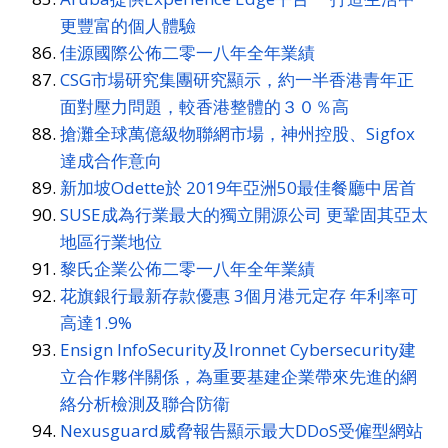
更豐富的個人體驗
佳源國際公佈二零一八年全年業績
CSG市場研究集團研究顯示，約一半香港青年正
面對壓力問題，較香港整體的３０％高
搶灘全球萬億級物聯網市場，神州控股、Sigfox
達成合作意向
新加坡Odette於 2019年亞洲50最佳餐廳中居首
SUSE成為行業最大的獨立開源公司 更鞏固其亞太
地區行業地位
黎氏企業公佈二零一八年全年業績
花旗銀行最新存款優惠 3個月港元定存 年利率可
高達1.9%
Ensign InfoSecurity及Ironnet Cybersecurity建
立合作夥伴關係，為重要基建企業帶來先進的網
絡分析檢測及聯合防衞
Nexusguard威脅報告顯示最大DDoS受僱型網站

Exercise prompt:
Repeat the listing verbatim, pictures excluded.

Written solution:
更豐富的個人體驗
佳源國際公佈二零一八年全年業績
CSG市場研究集團研究顯示，約一半香港青年正
面對壓力問題，較香港整體的３０％高
搶灘全球萬億級物聯網市場，神州控股、Sigfox
達成合作意向
新加坡Odette於 2019年亞洲50最佳餐廳中居首
SUSE成為行業最大的獨立開源公司 更鞏固其亞太
地區行業地位
黎氏企業公佈二零一八年全年業績
花旗銀行最新存款優惠 3個月港元定存 年利率可
高達1.9%
Ensign InfoSecurity及Ironnet Cybersecurity建
立合作夥伴關係，為重要基建企業帶來先進的網
絡分析檢測及聯合防衞
Nexusguard威脅報告顯示最大DDoS受僱型網站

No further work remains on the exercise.